# EXERCISE
Copy each line of the data that has "plata" in it.

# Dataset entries
- - - - - - -

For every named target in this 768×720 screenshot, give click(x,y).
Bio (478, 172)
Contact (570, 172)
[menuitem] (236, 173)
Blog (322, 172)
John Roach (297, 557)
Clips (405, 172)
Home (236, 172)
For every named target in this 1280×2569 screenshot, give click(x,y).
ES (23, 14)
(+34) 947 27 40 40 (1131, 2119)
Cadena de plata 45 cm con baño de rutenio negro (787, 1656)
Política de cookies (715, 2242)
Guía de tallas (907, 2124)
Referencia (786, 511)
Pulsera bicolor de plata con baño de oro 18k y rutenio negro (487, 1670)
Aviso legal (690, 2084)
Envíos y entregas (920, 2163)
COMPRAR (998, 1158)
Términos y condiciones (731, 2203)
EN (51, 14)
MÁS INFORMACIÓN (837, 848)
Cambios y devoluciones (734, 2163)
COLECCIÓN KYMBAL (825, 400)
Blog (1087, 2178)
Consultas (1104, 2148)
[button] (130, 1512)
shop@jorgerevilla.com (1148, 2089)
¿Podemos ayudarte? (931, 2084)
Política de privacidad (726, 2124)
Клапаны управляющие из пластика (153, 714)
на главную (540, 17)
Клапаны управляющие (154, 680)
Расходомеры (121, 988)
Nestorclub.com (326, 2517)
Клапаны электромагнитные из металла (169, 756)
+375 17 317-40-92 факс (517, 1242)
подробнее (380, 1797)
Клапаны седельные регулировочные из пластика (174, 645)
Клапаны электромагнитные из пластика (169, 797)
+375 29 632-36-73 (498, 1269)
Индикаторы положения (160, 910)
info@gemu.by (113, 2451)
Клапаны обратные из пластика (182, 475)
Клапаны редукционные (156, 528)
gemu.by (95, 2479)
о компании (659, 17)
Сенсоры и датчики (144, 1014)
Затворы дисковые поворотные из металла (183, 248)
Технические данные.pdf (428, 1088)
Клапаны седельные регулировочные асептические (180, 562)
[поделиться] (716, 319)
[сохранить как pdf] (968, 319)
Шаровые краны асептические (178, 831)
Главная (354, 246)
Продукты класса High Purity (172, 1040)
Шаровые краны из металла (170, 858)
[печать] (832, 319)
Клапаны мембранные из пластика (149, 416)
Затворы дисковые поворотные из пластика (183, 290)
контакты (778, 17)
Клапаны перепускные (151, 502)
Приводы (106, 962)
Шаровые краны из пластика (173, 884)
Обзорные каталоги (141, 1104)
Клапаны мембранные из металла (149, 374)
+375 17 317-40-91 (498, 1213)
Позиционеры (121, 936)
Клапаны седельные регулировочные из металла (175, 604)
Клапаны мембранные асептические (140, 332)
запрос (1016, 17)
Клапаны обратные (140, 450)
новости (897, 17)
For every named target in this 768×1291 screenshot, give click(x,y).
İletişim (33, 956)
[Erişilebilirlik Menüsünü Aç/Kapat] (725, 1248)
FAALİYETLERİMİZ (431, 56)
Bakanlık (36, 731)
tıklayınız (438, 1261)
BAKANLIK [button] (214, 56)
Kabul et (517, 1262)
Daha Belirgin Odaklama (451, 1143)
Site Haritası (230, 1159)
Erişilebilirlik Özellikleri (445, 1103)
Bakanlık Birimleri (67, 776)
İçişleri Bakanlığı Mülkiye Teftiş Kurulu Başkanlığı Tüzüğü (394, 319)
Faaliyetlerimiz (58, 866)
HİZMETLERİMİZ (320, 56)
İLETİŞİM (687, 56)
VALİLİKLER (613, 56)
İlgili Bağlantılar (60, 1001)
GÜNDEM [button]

- - - - - - -

# ANSWER TO THIS PROBLEM
Cadena de plata 45 cm con baño de rutenio negro (787, 1656)
Pulsera bicolor de plata con baño de oro 18k y rutenio negro (487, 1670)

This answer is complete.